### WORK INSTRUCTIONS
Copy out all the lines of the data precisely, omitting any pictures.

### ENTRIES PROVIDED
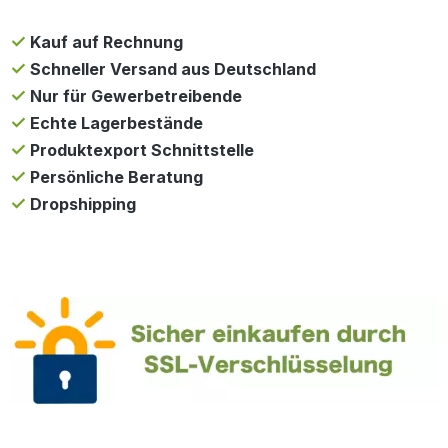
Kauf auf Rechnung
Schneller Versand aus Deutschland
Nur für Gewerbetreibende
Echte Lagerbestände
Produktexport Schnittstelle
Persönliche Beratung
Dropshipping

### RESPONSE BELOW
Kauf auf Rechnung
Schneller Versand aus Deutschland
Nur für Gewerbetreibende
Echte Lagerbestände
Produktexport Schnittstelle
Persönliche Beratung
Dropshipping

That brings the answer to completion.